[[ Data records open ]]
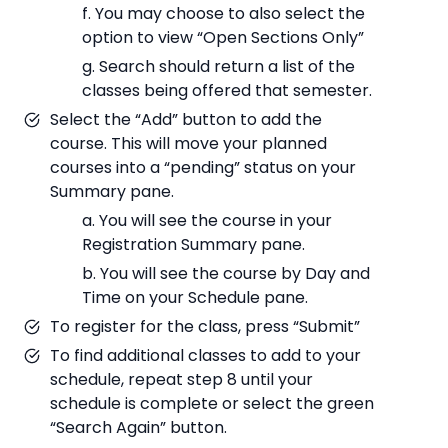
f. You may choose to also select the
option to view “Open Sections Only”
g. Search should return a list of the
classes being offered that semester.
Select the “Add” button to add the
course. This will move your planned
courses into a “pending” status on your
Summary pane.
a. You will see the course in your
Registration Summary pane.
b. You will see the course by Day and
Time on your Schedule pane.
To register for the class, press “Submit”
To find additional classes to add to your
schedule, repeat step 8 until your
schedule is complete or select the green
“Search Again” button.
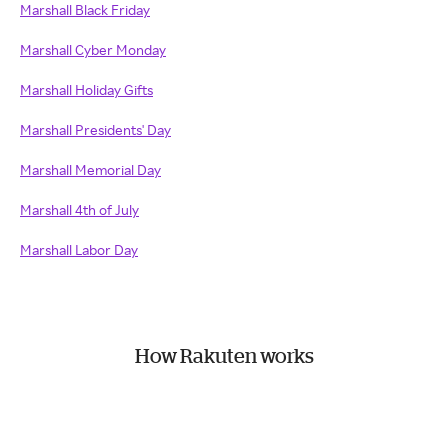
Marshall Black Friday
Marshall Cyber Monday
Marshall Holiday Gifts
Marshall Presidents' Day
Marshall Memorial Day
Marshall 4th of July
Marshall Labor Day
How Rakuten works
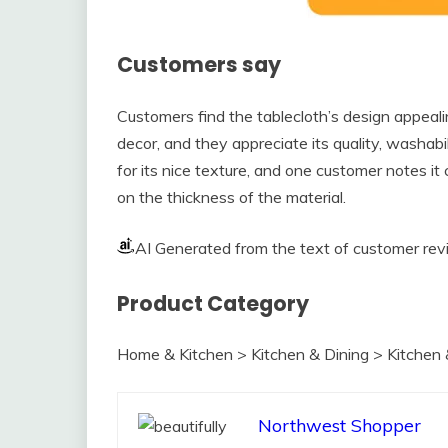
Customers say
Customers find the tablecloth’s design appeali
decor, and they appreciate its quality, washabi
for its nice texture, and one customer notes it
on the thickness of the material.
AI Generated from the text of customer re
Product Category
Home & Kitchen > Kitchen & Dining > Kitchen 
Northwest Shopper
[[ Data records closed ]]
### Exercise objective
Taking the line that contains "AI Generated from the text of customer re" as the first, reproduce every line through the end of the entries exactly.

### Exercise response
AI Generated from the text of customer re
Product Category
Home & Kitchen > Kitchen & Dining > Kitchen 
Northwest Shopper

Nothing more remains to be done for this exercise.